The Tax Policy Center is actually a joint venture of the Urban Institute and the Brookings Institution. Urban Institute is described a “leading liberal” Washington DC-based think tank for economic policy. It’s funded by government contracts and a slew of private donors, including the Ford and Rockefeller foundations. Hillary Clinton has done speeches for Ford and is connected to Rockefeller via her leaked emails.
A search of Wikileaks’ archive of emails by Free Thought Project revealed Clinton was offered “a suite of offices after you leave state for your own use at Rockefeller Fdtn.” That message was sent by Judith Rodin, Rockefeller Foundation CEO. Other emails also connect her with the Rothschild family, and both groups have been implicated in numerous questionable activities. Clinton’s self-described “loyal adoring pal” Lynn F. de Rothschild, FTP reports, informed Hillary of a how a journalist was eager to create a fluff piece for Parade Magazine. More recently, a pro-Clinton SuperPAC was found be to allocated $1 million to fight Clinton critical social media chatter.
The rabbit hole sinks even deeper, with outlets now citing the study’s more brow-raising qualities. According to International Business Times, shortly following media picking up the study’s headline, Washington Post pushed out 4 Sanders-critical pieces in 7 hours.
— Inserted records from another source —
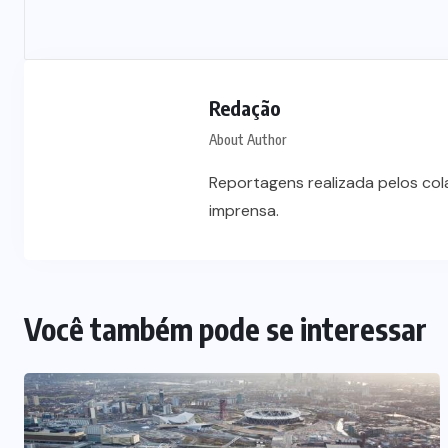
Polícia prende jovem investigado
por aliciar adolescentes para rede
Redação
s
de prostituição em VG
About Author
5 DE AGOSTO DE 2026
Reportagens realizada pelos co
imprensa.
Você também pode se interessar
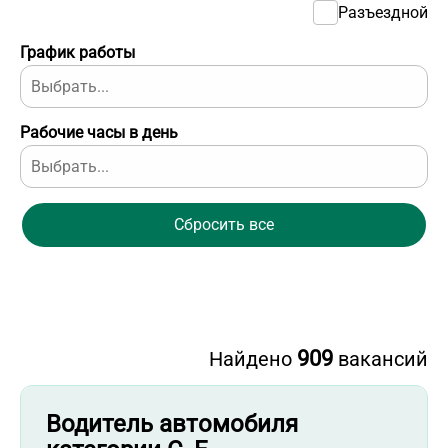
Разъездной
График работы
Рабочие часы в день
Сбросить все
909
Найдено
вакансий
Водитель автомобиля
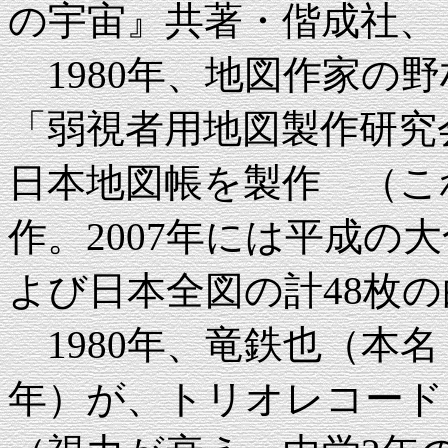
の宇宙』共著・偕成社、
1980年、地図作家の
「弱視者用地図製作研究
日本地図帳を製作 （こ
作。2007年には平成の
よび日本全図の計48枚
1980年、竜鉄也（本名：
年）が、トリオレコー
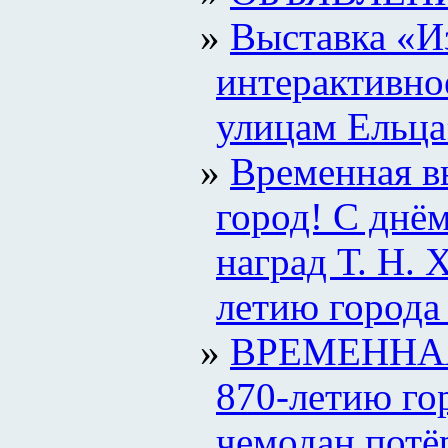
Выставка «И
интерактивно
улицам Ельца
Временная в
город! С днё
наград Т. Н. 
летию города
ВРЕМЕННАЯ
870-летию го
чемодан потё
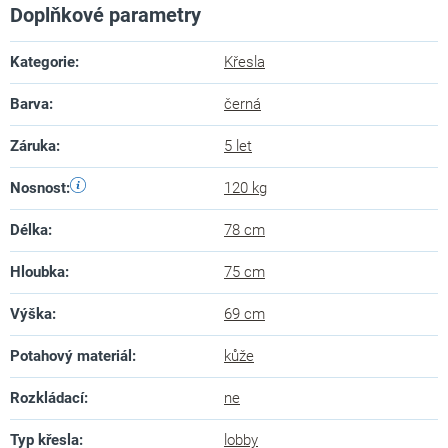
Doplňkové parametry
Kategorie
:
Křesla
Barva
:
černá
Záruka
:
5 let
Nosnost
:
120 kg
Délka
:
78 cm
Hloubka
:
75 cm
Výška
:
69 cm
Potahový materiál
:
kůže
Rozkládací
:
ne
Typ křesla
:
lobby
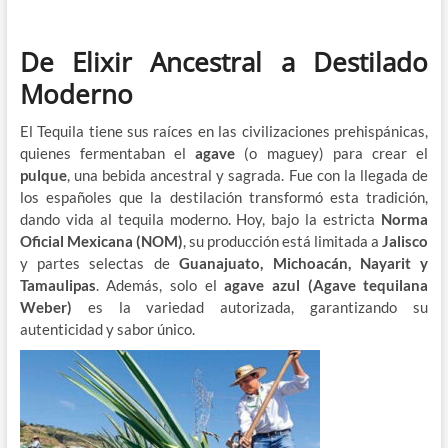
De Elixir Ancestral a Destilado
Moderno
El Tequila tiene sus raíces en las civilizaciones prehispánicas,
quienes fermentaban el
agave
(o maguey) para crear el
pulque
, una bebida ancestral y sagrada. Fue con la llegada de
los españoles que la destilación transformó esta tradición,
dando vida al tequila moderno. Hoy, bajo la estricta
Norma
Oficial Mexicana (NOM)
, su producción está limitada a
Jalisco
y partes selectas de
Guanajuato, Michoacán, Nayarit y
Tamaulipas
. Además, solo el
agave azul (Agave tequilana
Weber)
es la variedad autorizada, garantizando su
autenticidad y sabor único.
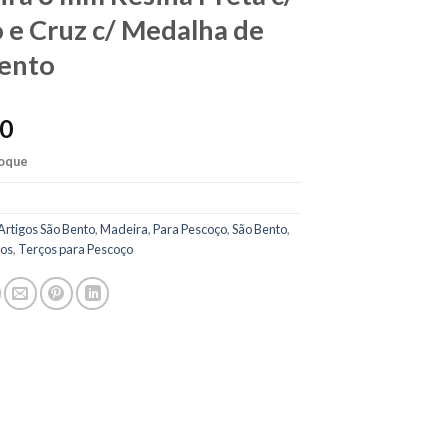
 e Cruz c/ Medalha de
ento
80
toque
Artigos São Bento
,
Madeira
,
Para Pescoço
,
São Bento
,
ços
,
Terços para Pescoço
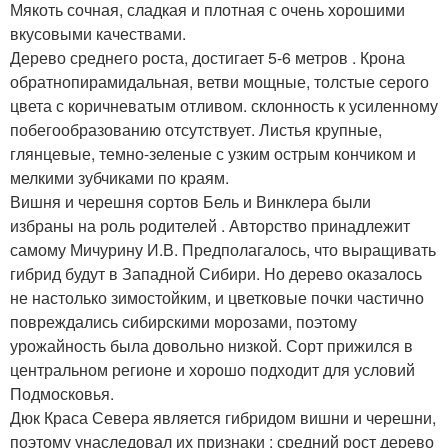
Мякоть сочная, сладкая и плотная с очень хорошими
вкусовыми качествами.
Дерево среднего роста, достигает 5-6 метров . Крона
обратнопирамидальная, ветви мощные, толстые серого
цвета с коричневатым отливом. склонность к усиленному
побегообразованию отсутствует. Листья крупные,
глянцевые, темно-зеленые с узким острым кончиком и
мелкими зубчиками по краям.
Вишня и черешня сортов Бель и Винклера были
избраны на роль родителей . Авторство принадлежит
самому Мичурину И.В. Предполагалось, что выращивать
гибрид будут в Западной Сибири. Но дерево оказалось
не настолько зимостойким, и цветковые почки частично
повреждались сибирскими морозами, поэтому
урожайность была довольно низкой. Сорт прижился в
центральном регионе и хорошо подходит для условий
Подмосковья.
Дюк Краса Севера является гибридом вишни и черешни,
поэтому унаследовал их признаки : средний рост дерево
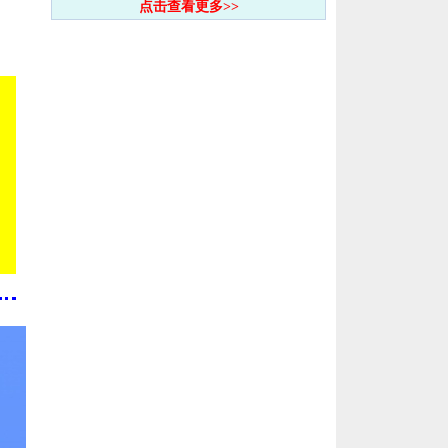
点击查看更多>>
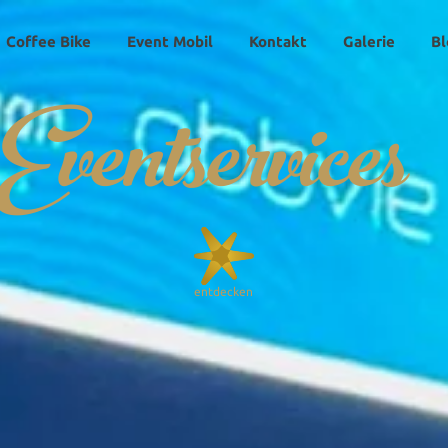
Coffee Bike
Event Mobil
Kontakt
Galerie
Bl
Eventservices
entdecken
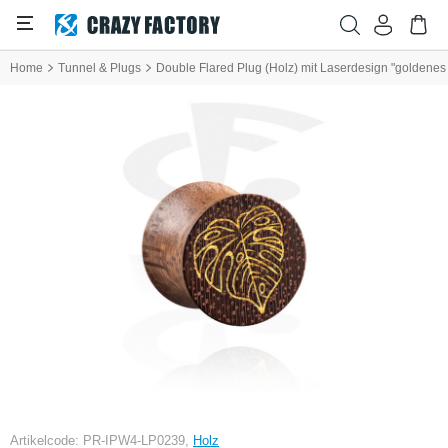
Home
Tunnel & Plugs
Double Flared Plug (Holz) mit Laserdesign "goldenes 
Artikelcode: PR-IPW4-LP0239,
Holz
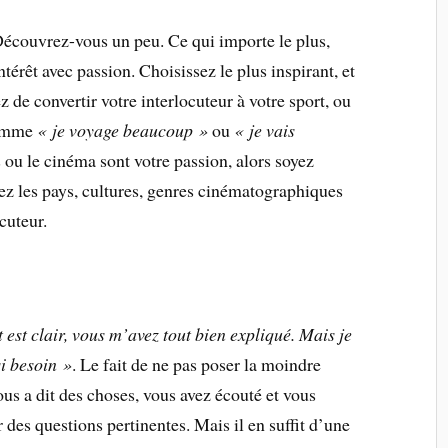
Découvrez-vous un peu. Ce qui importe le plus,
ntérêt avec passion. Choisissez le plus inspirant, et
de convertir votre interlocuteur à votre sport, ou
comme
« je voyage beaucoup »
ou
« je vais
s ou le cinéma sont votre passion, alors soyez
rez les pays, cultures, genres cinématographiques
cuteur.
t est clair, vous m’avez tout bien expliqué. Mais je
i besoin »
. Le fait de ne pas poser la moindre
us a dit des choses, vous avez écouté et vous
r des questions pertinentes. Mais il en suffit d’une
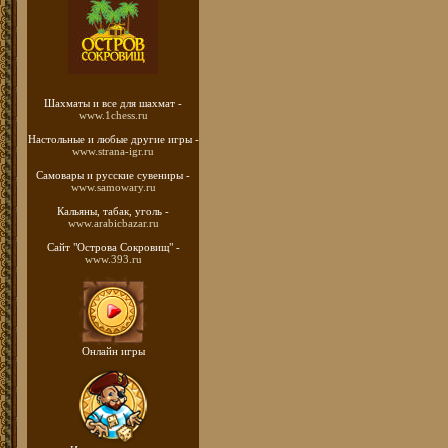
Шахматы
и все для шахмат -
www.1chess.ru
Настольные и любые
другие игры -
www.strana-igr.ru
Самовары и русские
сувениры -
www.samowary.ru
Кальяны, табак, уголь -
www.arabicbazar.ru
Сайт "Острова Сокровищ" -
www.393.ru
Онлайн игры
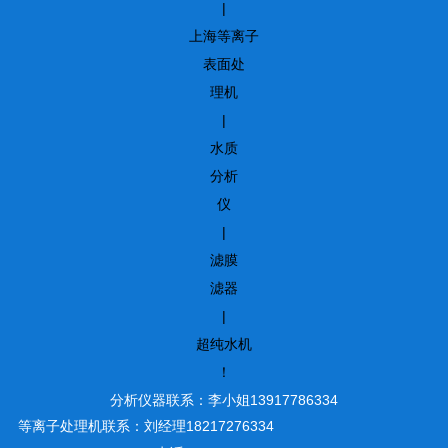
|
上海等离子
表面处
理机
|
水质
分析
仪
|
滤膜
滤器
|
超纯水机
！
分析仪器联系：李小姐13917786334
等离子处理机联系：刘经理18217276334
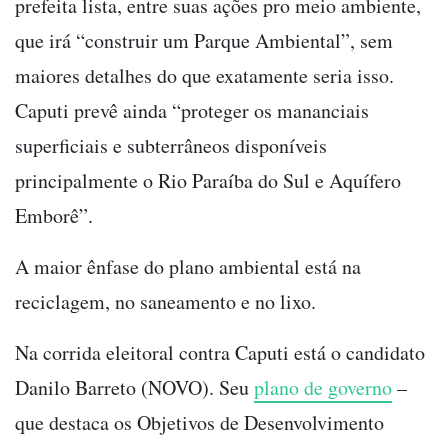
prefeita lista, entre suas ações pro meio ambiente,
que irá “construir um Parque Ambiental”, sem
maiores detalhes do que exatamente seria isso.
Caputi prevê ainda “proteger os mananciais
superficiais e subterrâneos disponíveis
principalmente o Rio Paraíba do Sul e Aquífero
Emborê”.
A maior ênfase do plano ambiental está na
reciclagem, no saneamento e no lixo.
Na corrida eleitoral contra Caputi está o candidato
Danilo Barreto (NOVO). Seu
plano de governo
–
que destaca os Objetivos de Desenvolvimento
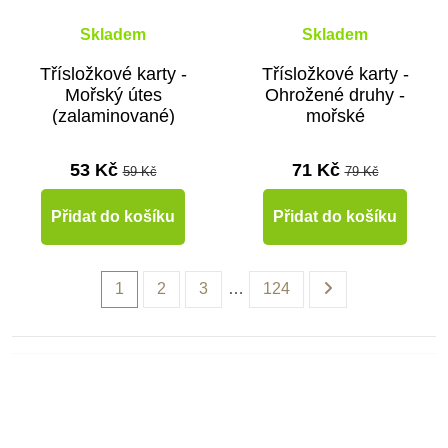
Skladem
Skladem
Třísložkové karty -
Třísložkové karty -
Mořský útes
Ohrožené druhy -
(zalaminované)
mořské
(zalaminované)
53 Kč
71 Kč
59 Kč
79 Kč
Přidat do košíku
Přidat do košíku
1
2
3
…
124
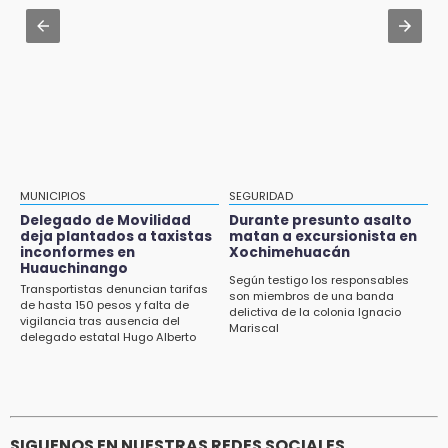
Amigos de Lisette Alvarado duda de versión
Aug 3 , 19:11
del homicidio-suicidio
Tri Sub-23 aplasta y avanza
12:50
¿Buscas trabajo? SPF ofrece sueldo de 13,607
y prestaciones: aplica en Puebla
12:44
Precio del gas LP baja en Puebla, aprovecha
esta semana
MUNICIPIOS
SEGURIDAD
Delegado de Movilidad
Durante presunto asalto
12:32
deja plantados a taxistas
matan a excursionista en
inconformes en
Xochimehuacán
Puebla busca revancha en la Leagues Cup
Huauchinango
Según testigo los responsables
Transportistas denuncian tarifas
12:14
son miembros de una banda
de hasta 150 pesos y falta de
delictiva de la colonia Ignacio
Obed Vargas gana confianza con el Atlético
vigilancia tras ausencia del
Mariscal
delegado estatal Hugo Alberto
Gutiérrez Rangel
SIGUENOS EN NUESTRAS REDES SOCIALES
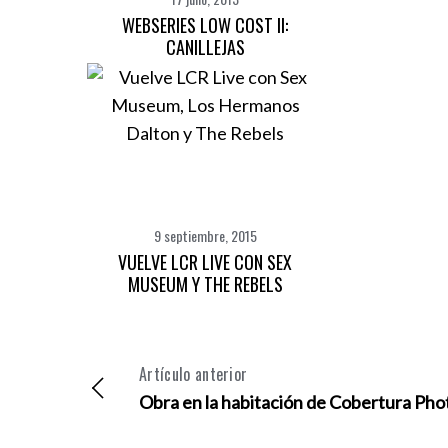
WEBSERIES LOW COST II:
CANILLEJAS
9 septiembre, 2015
VUELVE LCR LIVE CON SEX
MUSEUM Y THE REBELS
Artículo anterior
Obra en la habitación de Cobertura Pho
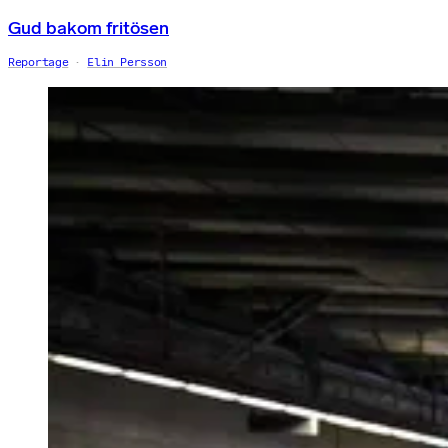
Gud bakom fritösen
Reportage
Elin Persson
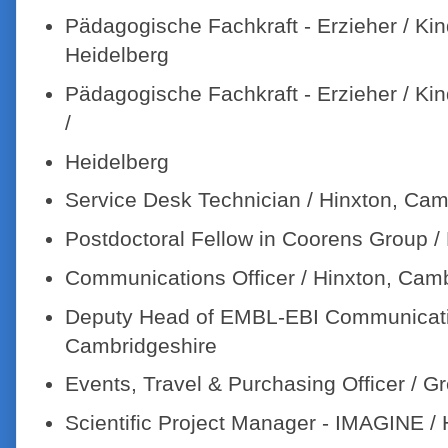
Pädagogische Fachkraft - Erzieher / Kin
Heidelberg
Pädagogische Fachkraft - Erzieher / Kind
/
Heidelberg
Service Desk Technician / Hinxton, Cam
Postdoctoral Fellow in Coorens Group /
Communications Officer / Hinxton, Cam
Deputy Head of EMBL-EBI Communicatio
Cambridgeshire
Events, Travel & Purchasing Officer / G
Scientific Project Manager - IMAGINE / 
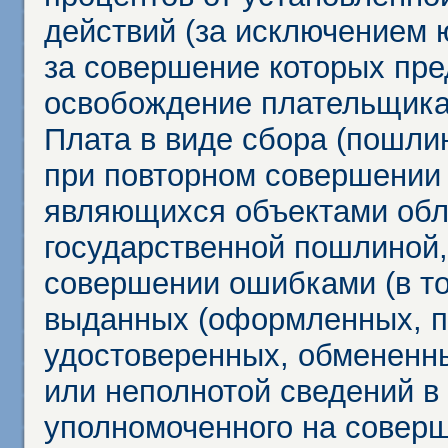
действий (за исключением 
за совершение которых пр
освобождение плательщика
Плата в виде сбора (пошли
при повторном совершении
являющихся объектами обл
государственной пошлиной,
совершении ошибками (в то
выданных (оформленных, 
удостоверенных, обмененны
или неполнотой сведений в
уполномоченного на соверш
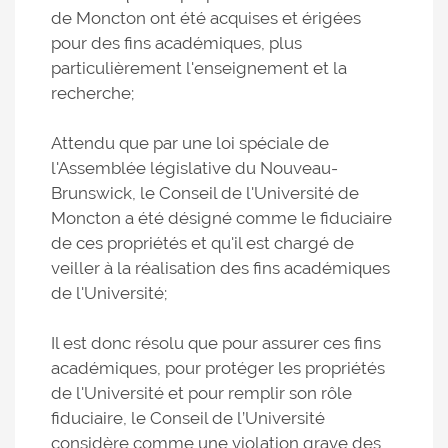
de Moncton ont été acquises et érigées
pour des fins académiques, plus
particulièrement l'enseignement et la
recherche;
Attendu que par une loi spéciale de
l'Assemblée législative du Nouveau-
Brunswick, le Conseil de l'Université de
Moncton a été désigné comme le fiduciaire
de ces propriétés et qu'il est chargé de
veiller à la réalisation des fins académiques
de l'Université;
Il est donc résolu que pour assurer ces fins
académiques, pour protéger les propriétés
de l'Université et pour remplir son rôle
fiduciaire, le Conseil de l’Université
considère comme une violation grave des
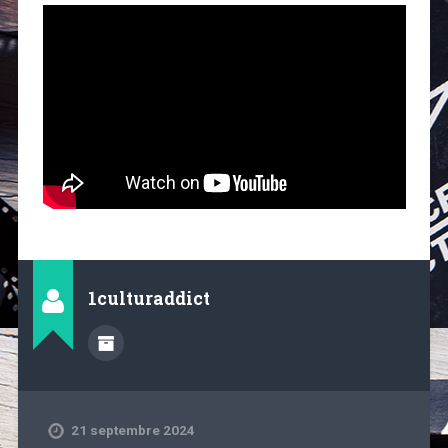
1culturaddict
21 septembre 2024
IBT also points out how those very same outlets ignored both the Urban and Brookings Institute’s’ connections to big pharma, and the health insurance industry. The groups, IBT reports, also receives funding from the fossil fuel, Wall Street firms, and Koch brother endeavors.
Thus returning the conversation to a critical component of the Sanders campaign–intense illumination of big money politics. Movements independent, though supportive of, Senator Sanders have been equally dismissed or outright ignored. It’s important to ask what drives the promotion of certain stories and the relegation of others, as well as studies. Every bit as important as the analysis itself is who conducted the study, and from where their bread comes.